Community Hospital in recent months has passed several milestones in its effort to reopen. In February, the California Department of Public Health licensed the hospital’s clinical laboratory, marking one of two specialized licenses needed for a final site survey and to operate and direct medical services. The application for the second license to operate the pharmacy is in progress.

The hospital was closed in the summer of 2018 after it was found to be sitting on an active earthquake fault line. The state has since approved a seismic compliance plan for the property and construction is underway.

The reopening is a partnership with state, county and local officials. The hospital is expected to provide further updates in the coming days and weeks.

Newsom said Sunday that California has only about 74,000 hospital beds, including 11,500 intensive care unit (ICU) beds. It also has “surge capacity” of 8,661 more beds.”

The scope of the potential need isn’t entirely clear because U.S. testing has lagged severely, depressing the case count. But estimates based on the experience of countries already hit by the virus indicate 40% to 70% of the U.S. population could become infected in the next 18 months. Separate estimates for national worst-case scenarios show that anywhere between 2.4 million to 21 million people could require hospitalization nationally.

USA Today analysis that took into consideration the number of beds already in use found that California may need 20 times its number of open beds to handle a surge of patients.

To prevent that outcome, experts say Americans must “flatten the curve” of the epidemic, another way of saying slow the rate of spread. Under a flattened curve, many people get sick over a longer period of time, allowing the health care system to handle incoming cases.

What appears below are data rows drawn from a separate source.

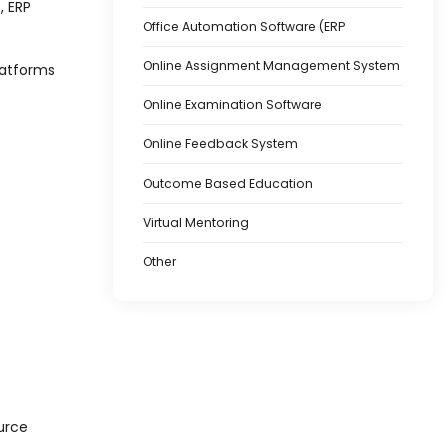
, ERP
Office Automation Software (ERP
Online Assignment Management System
latforms
Online Examination Software
Online Feedback System
Outcome Based Education
Virtual Mentoring
Other
urce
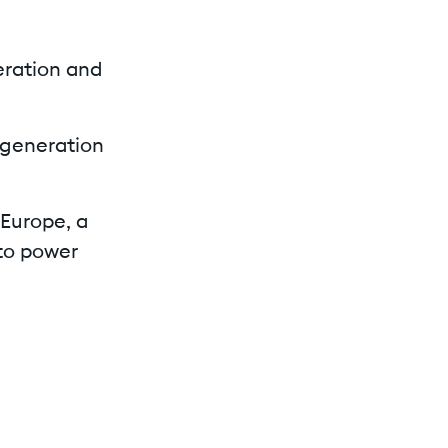
eration and
egeneration
 Europe, a
to power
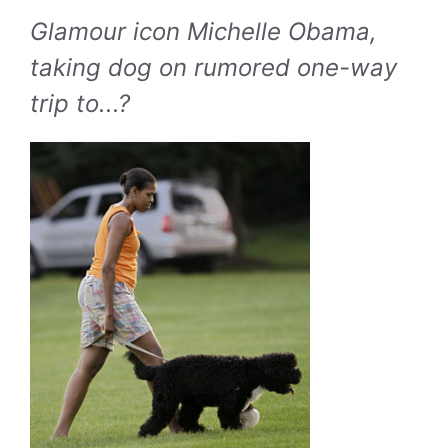
Glamour icon Michelle Obama,
taking dog on rumored one-way
trip to...?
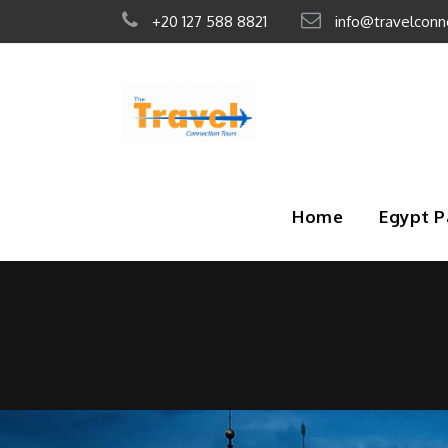
+20 127 588 8821
info@travelconn
Home
Egypt 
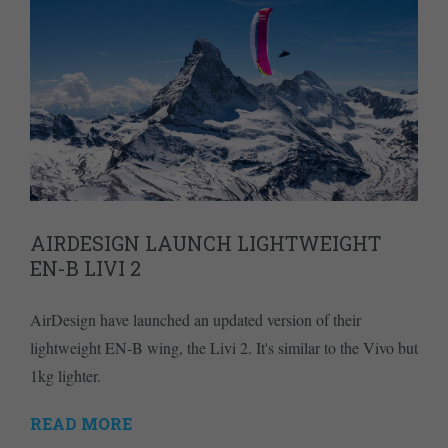
AIRDESIGN LAUNCH LIGHTWEIGHT
EN-B LIVI 2
AirDesign have launched an updated version of their
lightweight EN-B wing, the Livi 2. It's similar to the Vivo but
1kg lighter.
READ MORE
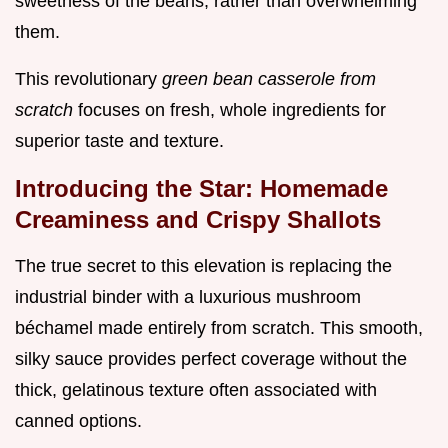
sweetness of the beans, rather than overwhelming
them.
This revolutionary
green bean casserole from
scratch
focuses on fresh, whole ingredients for
superior taste and texture.
Introducing the Star: Homemade
Creaminess and Crispy Shallots
The true secret to this elevation is replacing the
industrial binder with a luxurious mushroom
béchamel made entirely from scratch. This smooth,
silky sauce provides perfect coverage without the
thick, gelatinous texture often associated with
canned options.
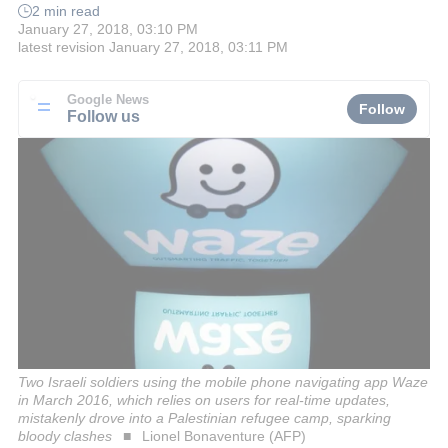
2 min read
January 27, 2018, 03:10 PM
latest revision
January 27, 2018, 03:11 PM
Google News
Follow
Follow us
Two Israeli soldiers using the mobile phone navigating app Waze
in March 2016, which relies on users for real-time updates,
mistakenly drove into a Palestinian refugee camp, sparking
bloody clashes
Lionel Bonaventure (AFP)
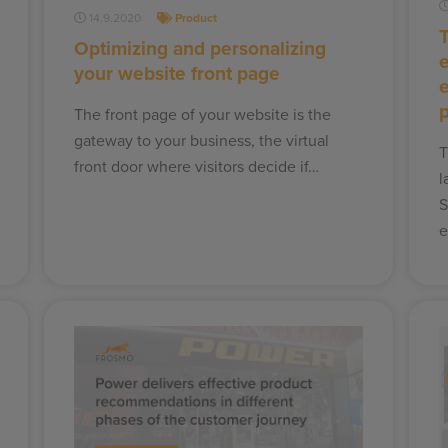
14.9.2020
Product
T
Optimizing and personalizing
your website front page
The front page of your website is the
gateway to your business, the virtual
T
front door where visitors decide if…
l
S
e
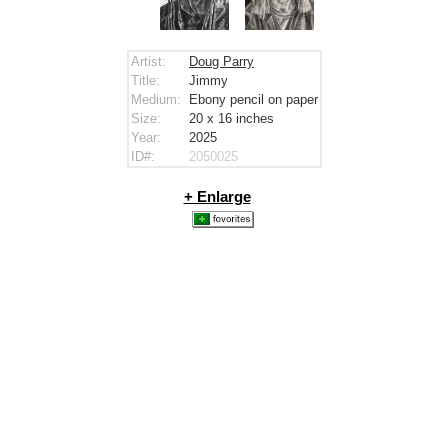
Artist:
Doug Parry
Title:
Jimmy
Medium:
Ebony pencil on paper
Size:
20 x 16
inches
Year:
2025
ID#:
2050025
+ Enlarge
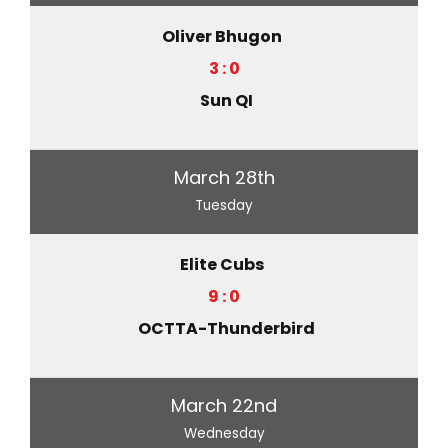
Oliver Bhugon
3 : 0
Sun QI
March 28th
Tuesday
Elite Cubs
9 : 0
OCTTA-Thunderbird
March 22nd
Wednesday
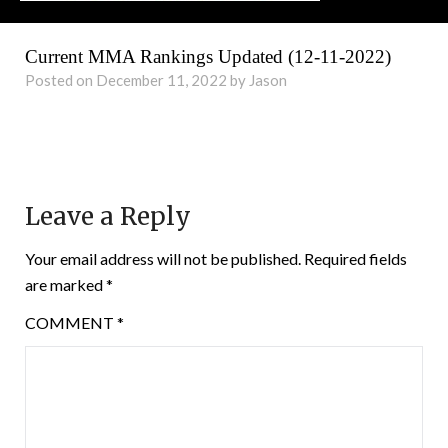
Current MMA Rankings Updated (12-11-2022)
Posted on December 11, 2022 by Jason
Leave a Reply
Your email address will not be published.
Required fields
are marked
*
COMMENT
*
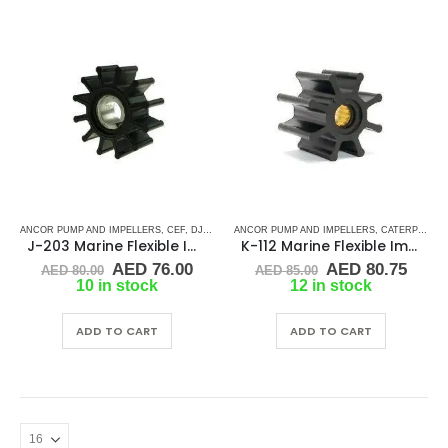
ANCOR PUMP AND IMPELLERS
,
CEF
,
DJ PUMP
,
ANCOR PUMP AND IMPELLERS
JMP
,
KEY DRIVE (J-SERIES)
,
KOHLER
,
CATERPILLAR
,
RUBBE
J-203 Marine Flexible Impeller
K-112 Marine Flexible Impeller
Original
Current
Original
Curr
AED
76.00
AED
80.75
AED
80.00
AED
85.00
price
price
price
price
10 in stock
12 in stock
was:
is:
was:
is:
AED 80.00.
AED 76.00.
AED 85.00.
AED 
ADD TO CART
ADD TO CART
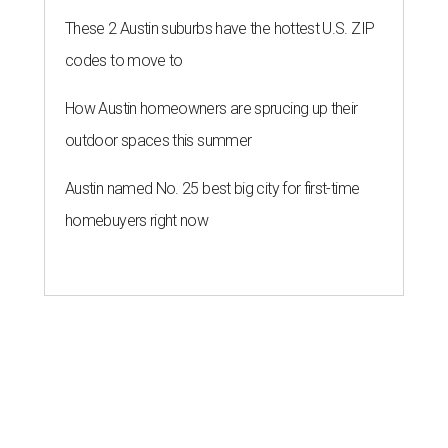
These 2 Austin suburbs have the hottest U.S. ZIP
codes to move to
How Austin homeowners are sprucing up their
outdoor spaces this summer
Austin named No. 25 best big city for first-time
homebuyers right now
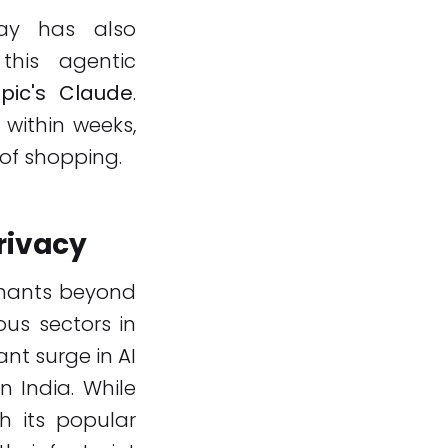
pay has also
this agentic
pic's Claude
.
 within weeks,
 of shopping.
rivacy
rchants beyond
ous sectors in
nt surge in AI
 India. While
h its popular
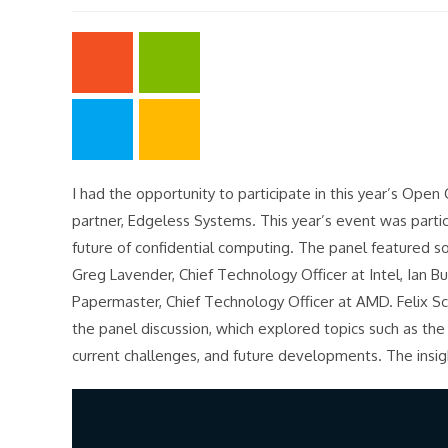
modified:
I had the opportunity to participate in this year’s Op
partner, Edgeless Systems. This year’s event was parti
future of confidential computing. The panel featured s
Greg Lavender, Chief Technology Officer at Intel, Ian B
Papermaster, Chief Technology Officer at AMD. Felix S
the panel discussion, which explored topics such as the
current challenges, and future developments. The insigh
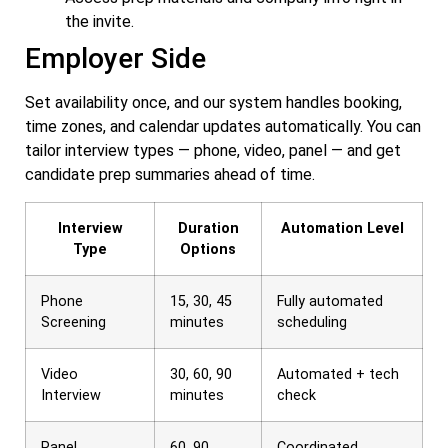
the invite.
Employer Side
Set availability once, and our system handles booking,
time zones, and calendar updates automatically. You can
tailor interview types — phone, video, panel — and get
candidate prep summaries ahead of time.
Interview
Duration
Automation Level
Type
Options
Phone
15, 30, 45
Fully automated
Screening
minutes
scheduling
Video
30, 60, 90
Automated + tech
Interview
minutes
check
Panel
60, 90
Coordinated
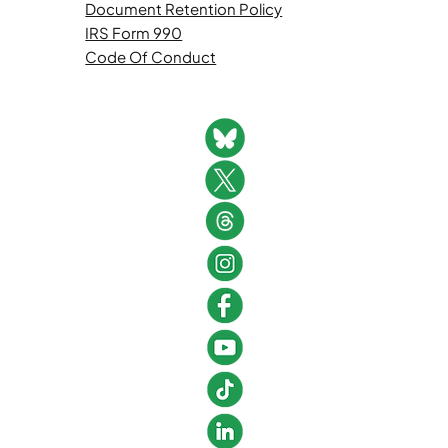
Document Retention Policy
IRS Form 990
Code Of Conduct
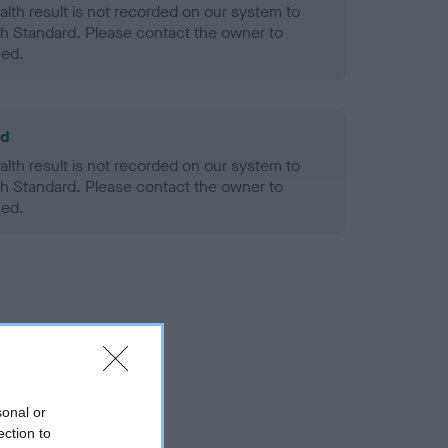
alth result is not recorded on our system to
h Standard. Please contact the owner to
ned.
ld
alth result is not recorded on our system to
h Standard. Please contact the owner to
ned.
sonal or
ection to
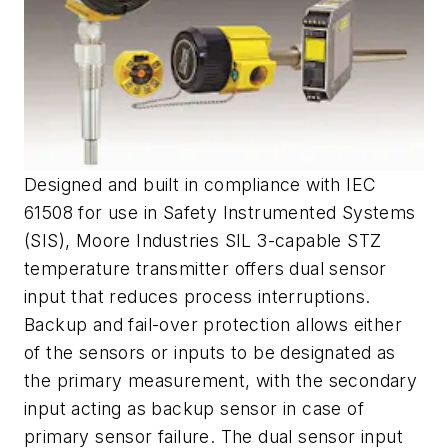
Designed and built in compliance with IEC
61508 for use in Safety Instrumented Systems
(SIS), Moore Industries SIL 3-capable STZ
temperature transmitter offers dual sensor
input that reduces process interruptions.
Backup and fail-over protection allows either
of the sensors or inputs to be designated as
the primary measurement, with the secondary
input acting as backup sensor in case of
primary sensor failure. The dual sensor input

Under the opposite scenario—a steep spiked curve —there could be more sick people than hospital beds and ventilators.

On Thursday, the county’s public health director Dr. Barbara Ferrer announced that a second person has died in the county due to the coronavirus, while the overall number of cases has increased by 40, including two more cases in Long Beach, bringing the total to 232 countywide. The person who died was between 30 and 50 years old and lived near Pasadena, officials said.

Ferrer said she expects the number of cases to surge over the next four to 12 weeks, but people can help slow the growth through social distancing.

“Social distancing is crucial and we implore you to take seriously everyone’s obligation to limit their exposure to others and to limit others from being exposed to you,” she said. “Assume you may be infected and that others around you may be infected and therefore act accordingly. Everyone should remain home as much as possible.”

Editor’s note: John Molina is a founding partner in Pacific6, the parent company of the Long Beach Post.

CalMatters, a nonprofit news source, contributed to this article.